旧暦の9月9日は新歴では10月中旬になりますので、1年のなかでも最も過ごしやすい時期のひとつになりますので、お出かけにもっとも適しています。
さらに、ぜひこれを機会に自身のひな人形を飾る日本の古き良き習慣を守ってください。
もう自分のひな人形を持っていないという方も安心してください。
ひな人形を取り扱うお店では、後の雛にまつわる雛人形の発売も行っています。
2.大人のためのひな祭。長寿を願ってひな人形を飾ってみる
大人のための雛祭りである重陽の節句とは、平安時代に中国から伝わった五節句のうちの一つであり、長寿を願ってお祝いします。
五節句とは、1月7日の人日(七草)、3月3日の上巳(桃の節句)、5月5日(端午)、7月7日(七夕)、9月9日(重陽)のことを言います。
その中でも奇数は縁起の良い陽の数だと考える中国の陰陽説では、陽の数がいちばん大きい9月9日の重陽の節句を盛大にお祝いしていました。

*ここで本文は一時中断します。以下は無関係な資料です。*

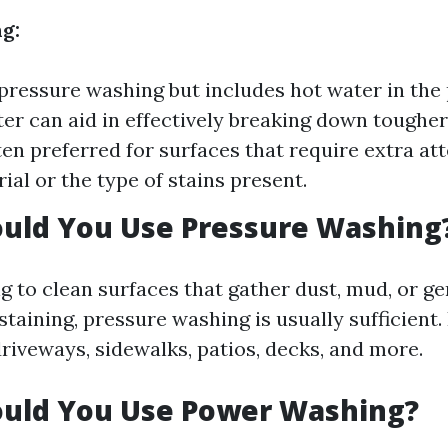
g:
 pressure washing but includes hot water in the
er can aid in effectively breaking down tougher
ten preferred for surfaces that require extra at
ial or the type of stains present.
uld You Use Pressure Washing
ng to clean surfaces that gather dust, mud, or gen
taining, pressure washing is usually sufficient
riveways, sidewalks, patios, decks, and more.
uld You Use Power Washing?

日本で平安時代から始まった重陽の節句は古くからどのようにしてお祝いされ、愛されていたのでしょう?具体的に触れたいと思います。
平安時代の宮中行事として宮中では「菊見の宴」を開いて歌を詠んだり、菊の品評会として「菊合わせ」を行ったりしていました。
さらに、日本独自の風習として「被綿(きせわた)」と呼ばれるものがありました。
まず、菊の節句の前夜に菊の花に真綿をかぶせて一晩露にあて、菊の露と香りを移しておきます。
そして菊の節句の当日である翌朝に真綿で体を拭いて邪気を祓い、長寿を願いました。
菊には特別な霊力があり、真綿で移し取ることで人を守ると考えられていたのです。
また、あわせて長寿を願って菊の花を浸した菊酒を飲みました。
さらに時代は流れ、形を変えて重陽の節句は人々に愛され続けます。
江戸時代には長寿と同じように幕府が永遠に続くことを願い、諸侯は羽二重の布、紅白の餅、とれたての鯛などの縁起の良いものを献上する最も大切な節句として城中行事になりました。
こういった朝廷や幕府での行事は次第に一般の人たちにも伝わり、「お九日(くんち)」として親しまれ、秋の収穫祭と一緒に祝うようになりましたが、旧暦の9月は現在の10月にあたり、収穫時期と重なることや季節感がずれてしまうことから次第に行われなくなりました。
しかし、完全になくなったわけではなく、現代もその姿勢は受け継がれ、各地で菊の品評会や鑑賞会が行われていますし、現在も受け継がれている「長崎くんち」「唐津くんち」は新暦の10月に行われています。
さらに、雛人形を飾る日本の古き良き習慣を復活させる意味も込めて、後の雛にあたる重陽の節句が注目されつつあるのです。
重陽の節句と後の雛とはどういったものなのかご理解いただけたでしょうか?
時間に追われてそういった余裕は持てないというご意見もあると思いますが、ぜひ人々の健康と長寿を支えるとされていた菊を愛し、後の雛として雛人形を年に2度飾る行事をお祝いしてください。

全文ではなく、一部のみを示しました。